He said insurers are OK with many of the operations described in the section. “It includes a broad range of services, many of which we do concede are needed,” he said. But he said the passage was an “unbalanced loophole that one could drive an armored car through.”
He said adding an industry standard markup “which could be 25 percent or more” might “make costs in Rhode Island explode.”
But eight of the nation’s largest auto insurers regularly pay a 25 percent markup on sublet, according to summer 2020 “Who Pays?” polling of a few hundred shops by Collision Advice and Crash Network.

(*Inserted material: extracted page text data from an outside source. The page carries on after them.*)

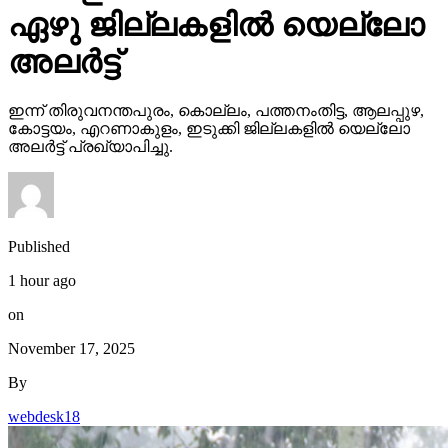
ഏഴു ജില്ലകളില്‍ യെല്ലോ
അലര്‍ട്ട്
ഇന്ന് തിരുവനന്തപുരം, കൊല്ലം, പത്തനംതിട്ട, ആലപ്പുഴ,
കോട്ടയം, എറണാകുളം, ഇടുക്കി ജില്ലകളില്‍ യെല്ലോ
അലര്‍ട്ട് പ്രഖ്യാപിച്ചു.
Published
1 hour ago
on
November 17, 2025
By
webdesk18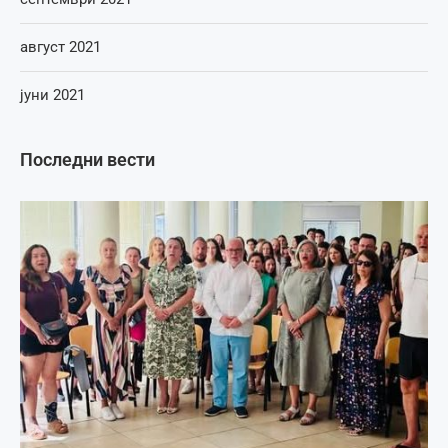
август 2021
јуни 2021
Последни вести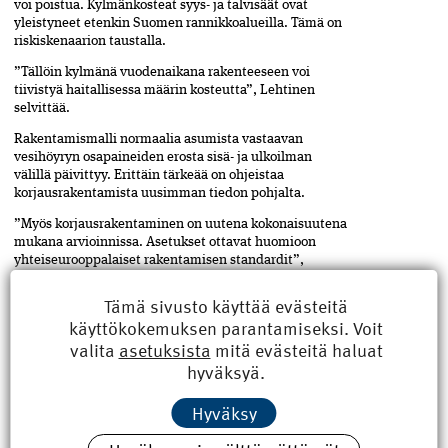
voi poistua. Kylmänkosteat syys- ja talvisäät ovat
yleistyneet etenkin Suomen rannikkoalueilla. Tämä on
riskiskenaarion taustalla.
”Tällöin kylmänä vuodenaikana rakenteeseen voi
tiivistyä haitallisessa määrin kosteutta”, Lehtinen
selvittää.
Rakentamismalli normaalia asumista vastaavan
vesihöyryn osapaineiden erosta sisä- ja ulkoilman
välillä päivittyy. Erittäin tärkeää on ohjeistaa
korjausrakentamista uusimman tiedon pohjalta.
”Myös korjausrakentaminen on uutena kokonaisuutena
mukana arvioinnissa. Asetukset ottavat huomioon
yhteiseurooppalaiset rakentamisen standardit”,
Lehtinen perustelee.
Tämä sivusto käyttää evästeitä
Teksti Reijo Holopainen, kuva iStock
käyttökokemuksen parantamiseksi. Voit
valita
asetuksista
mitä evästeitä haluat
hyväksyä.
ASIASANAT
Jaa
Hyväksy
artikkeli
Ilmastonmuutos
,
kosteus
,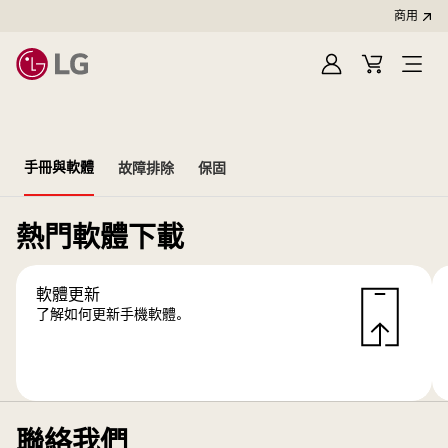
商用
登
購
開
入
物
啟
車
選
單
手冊與軟體
故障排除
保固
熱門軟體下載
軟體更新
了解如何更新手機軟體。
聯絡我們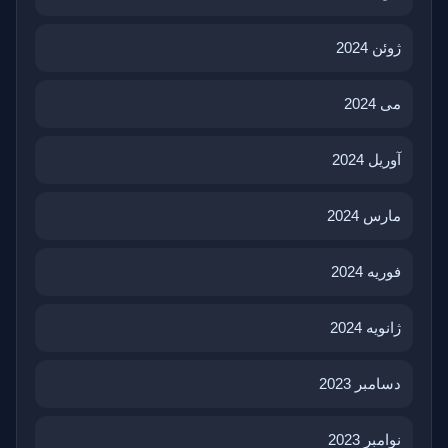
ژوئن 2024
می 2024
آوریل 2024
مارس 2024
فوریه 2024
ژانویه 2024
دسامبر 2023
نوامبر 2023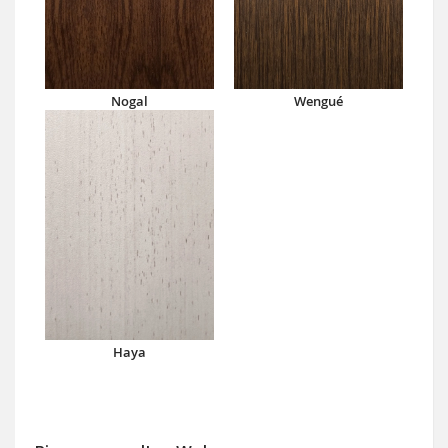
Nogal
Wengué
Haya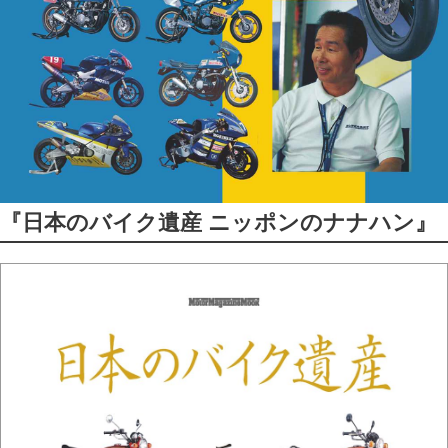
『日本のバイク遺産 ニッポンのナナハン』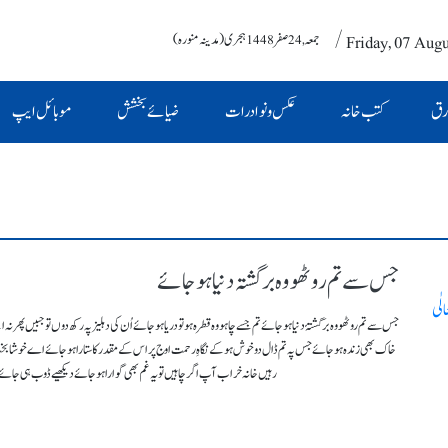
/ Friday, 07 Aug
جمعہ , 24 صفر 1448 ہجری (مدینہ منورہ)
رق
کتب خانہ
عکس و نوادرات
ضیائے بخشش
موبائل ایپ
جس سے تم روٹھو وہ برگشتہ دنیا ہو جائے
لٰی
جس سے تم روٹھو وہ برگشتۂ دنیا ہو جائے تم جسے چاہو وہ قطرہ ہو تو دریا ہو جائے اُن کی دہلیز پہ رکھ دوں تو جبیں پھر ن
خاک بھی زندہ ہو جائے جس پہ تم ڈال دو خوش ہو کے نگاہِ رحمت اوج پر اس کے مقدر کا ستارا ہو جائے اے خوشا ب
رہیں خانہ خراب آپ اگر چاہیں تو یہ غم بھی گوارا ہو جائے دیکھیے ڈوب ہی جائے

Insurers don’t sell insurance at cost either. The latest National Association of Insurance Commissioners data found private passenger auto insurers only posted a loss ratio of 64.6 in 2019, which means only about $0.65 of every premium dollar collected was actually spent reimbursing customers. They spent another 10.8 cents on loss adjustment expenses.
The other 34.6 cents of every dollar brought in on premiums went to items like overhead and marketing.
O’Brien said the legislation included “most egregiously, an industry standard markup loophole.”
Rhode Island state Rep. Barbara Ann Fenton-Fung, R-Cranston, said her vehicle had work sublet during a repair at Bottella’s shop. She remembered the process was “expensive” and “took a long time” and asked how often insurers refuse to cover it.
Bottella said some insurers present “no issue” with such labor. Others refuse to cover what the OEM states must be done.
He suggested the need for a markup here stemmed from the “huge process” a repairer undergoes when they sublet labor, steps including shipping and retrieving the vehicle and interacting with a dealer.
He said vehicle complexity meant shops couldn’t have all of the necessary equipment on hand in-house.
“I respect that,” Fenton-Fung said. She asked if the Insurance Division had been unhelpful on such issues.
“They say that they wont get involved in it, they don’t handle it, they reject the complaints,” Bottella said. “It’s been an ongoing thing for a very long time.” He said repairers “need something very concrete” to see enforcement.
Whelan argued that the bill created an “inequitable standard” by permitting any charges which are “simply documented.”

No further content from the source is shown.